■ PROBLEM REQUIREMENTS ■
In the material below, pictures must be dropped. Repeat exactly, and only, the lines from the line with "Gmina Czerwonak" to the line with "pada światło główne, a zapasowa lampa okazuje", both ends included.

■ EXERCISE DATA ■
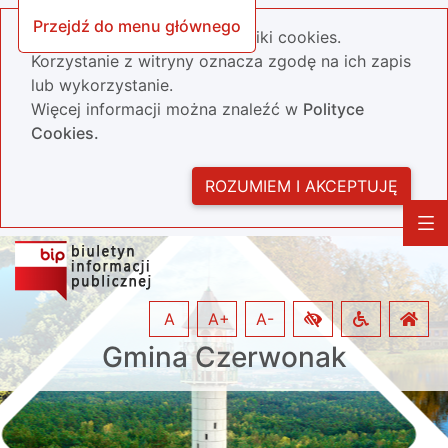
Przejdź do menu głównego
Nasza strona wykorzystuje pliki cookies.
Korzystanie z witryny oznacza zgodę na ich zapis
lub wykorzystanie.
Więcej informacji można znaleźć w
Polityce
Cookies.
ROZUMIEM I AKCEPTUJĘ
A
A+
A-
Gmina Czerwonak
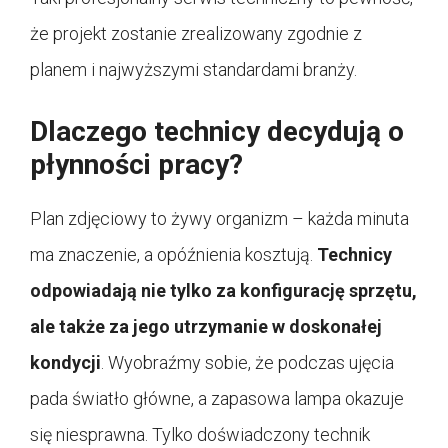
że projekt zostanie zrealizowany zgodnie z
planem i najwyższymi standardami branży.
Dlaczego technicy decydują o
płynności pracy?
Plan zdjęciowy to żywy organizm – każda minuta
ma znaczenie, a opóźnienia kosztują.
Technicy
odpowiadają nie tylko za konfigurację sprzętu,
ale także za jego utrzymanie w doskonałej
kondycji
. Wyobraźmy sobie, że podczas ujęcia
pada światło główne, a zapasowa lampa okazuje
się niesprawna. Tylko doświadczony technik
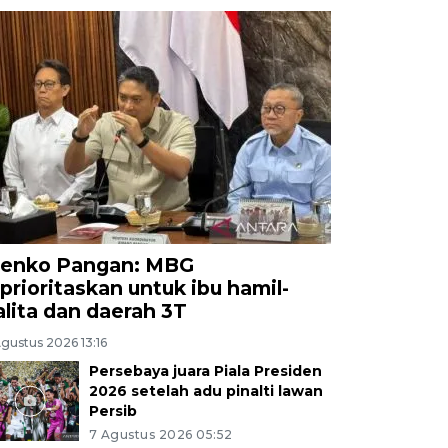
enko Pangan: MBG
iprioritaskan untuk ibu hamil-
alita dan daerah 3T
gustus 2026 13:16
Persebaya juara Piala Presiden
2026 setelah adu pinalti lawan
Persib
7 Agustus 2026 05:52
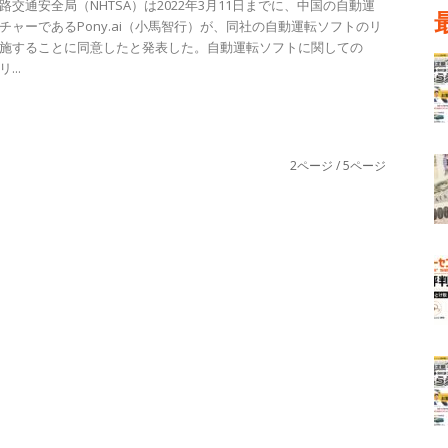
路交通安全局（NHTSA）は2022年3月11日までに、中国の自動運
チャーであるPony.ai（小馬智行）が、同社の自動運転ソフトのリ
施することに同意したと発表した。自動運転ソフトに関しての
...
2ページ / 5ページ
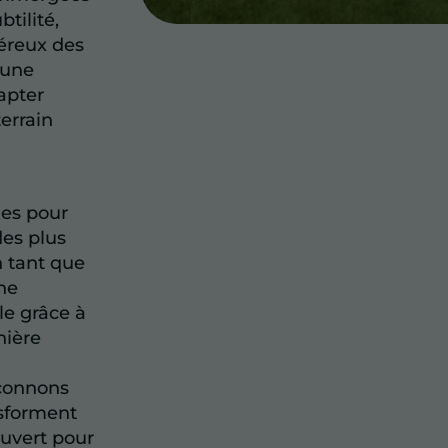
tilité,
néreux des
 une
dapter
errain
ues pour
des plus
n tant que
ne
le grâce à
nière
açonnons
sforment
ouvert pour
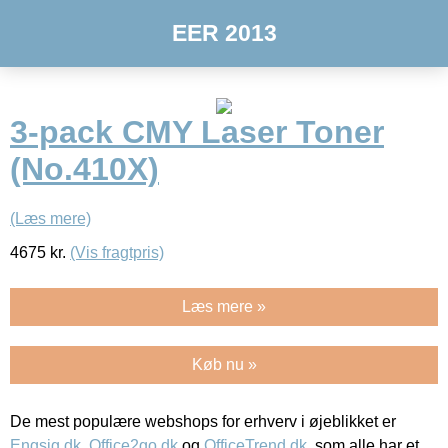
EER 2013
3-pack CMY Laser Toner
(No.410X)
(Læs mere)
4675
kr.
(Vis fragtpris)
Læs mere »
Køb nu »
De mest populære webshops for erhverv i øjeblikket er
Engsig.dk
,
Office2go.dk
og
OfficeTrend.dk
, som alle har et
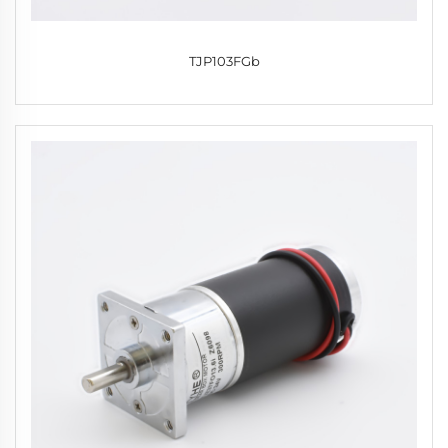
TJP103FGb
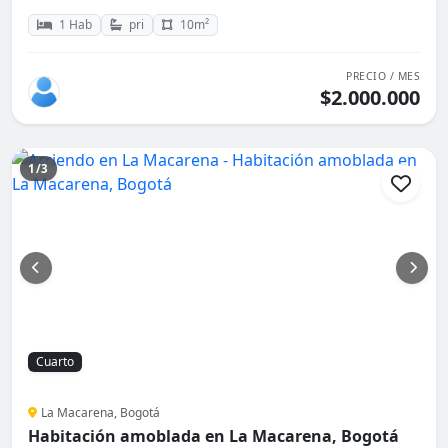
1 Hab
pri
10m²
PRECIO / MES
$2.000.000
1/3
Cuarto
La Macarena, Bogotá
Habitación amoblada en La Macarena, Bogotá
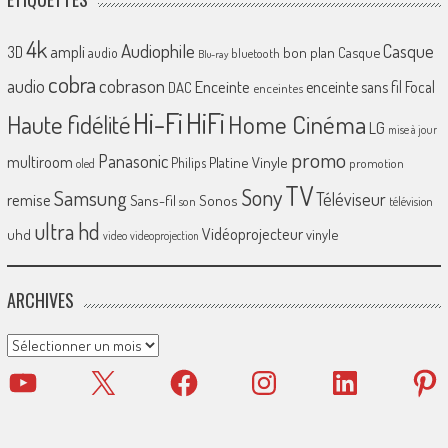
4k
Audiophile
Casque
ampli
3D
bon plan
Casque
audio
bluetooth
Blu-ray
cobra
cobrason
audio
Enceinte
enceinte sans fil
Focal
DAC
enceintes
Hi-Fi
HiFi
Home Cinéma
Haute fidélité
LG
mise à jour
promo
Panasonic
multiroom
Platine Vinyle
Philips
promotion
oled
TV
Sony
Samsung
Téléviseur
remise
Sans-fil
Sonos
son
télévision
ultra hd
Vidéoprojecteur
uhd
vinyle
video
videoprojection
ARCHIVES
Archives
YouTube
X
Facebook
Instagram
LinkedIn
Pinter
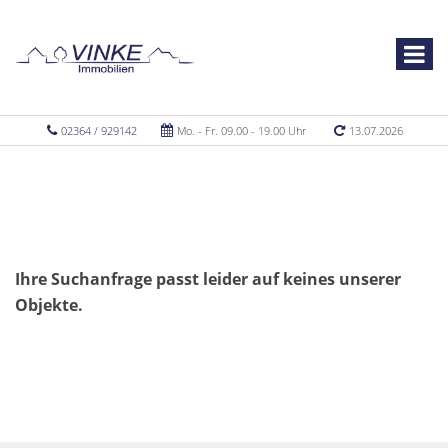
02364 / 929142
Mo. - Fr. 09.00 - 19.00 Uhr
13.07.2026
Ihre Suchanfrage passt leider auf keines unserer
Objekte.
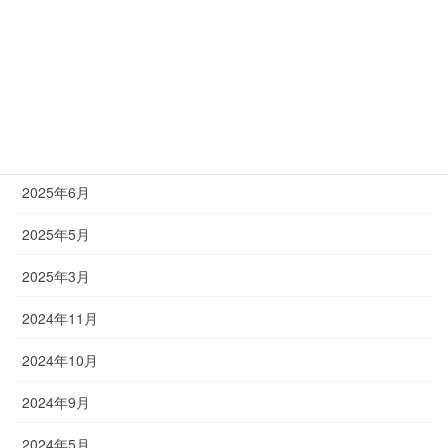
2026年3月
2025年10月
2025年9月
2025年8月
2025年6月
2025年5月
2025年3月
2024年11月
2024年10月
2024年9月
2024年5月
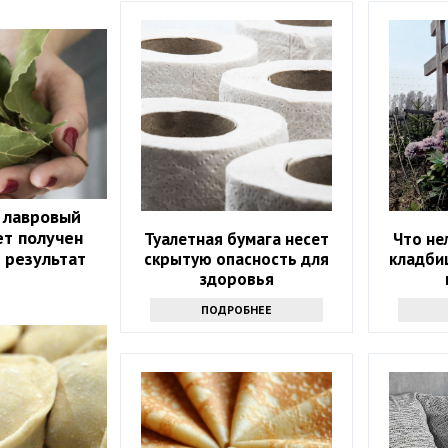
 лавровый
ет получен
Туалетная бумага несет
Что не
 результат
скрытую опасность для
кладби
здоровья
ПОДРОБНЕЕ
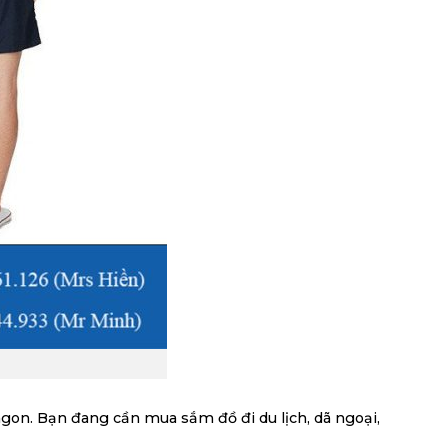
gon. Bạn đang cần mua sắm đồ đi du lịch, dã ngoại,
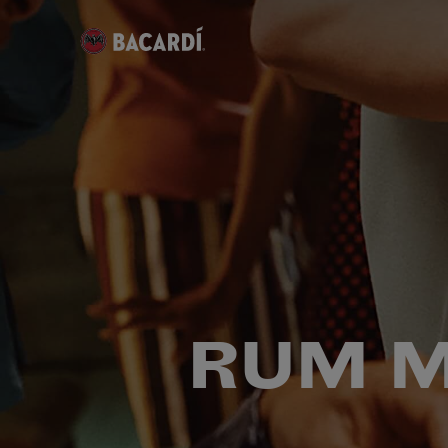
RUM M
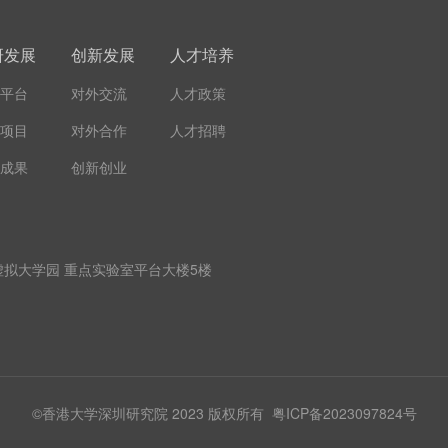
研发展
创新发展
人才培养
平台
对外交流
人才政策
项目
对外合作
人才招聘
成果
创新创业
拟大学园 重点实验室平台大楼5楼
©香港大学深圳研究院 2023 版权所有
粤ICP备2023097824号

■ FINISHED EXERCISE ■
Gmina Czerwonak
że projekt zostanie zrealizowany zgodnie z
planem i najwyższymi standardami branży.
Dlaczego technicy decydują o
płynności pracy?
Plan zdjęciowy to żywy organizm – każda minuta
ma znaczenie, a opóźnienia kosztują.
Technicy
odpowiadają nie tylko za konfigurację sprzętu,
ale także za jego utrzymanie w doskonałej
kondycji
. Wyobraźmy sobie, że podczas ujęcia
pada światło główne, a zapasowa lampa okazuje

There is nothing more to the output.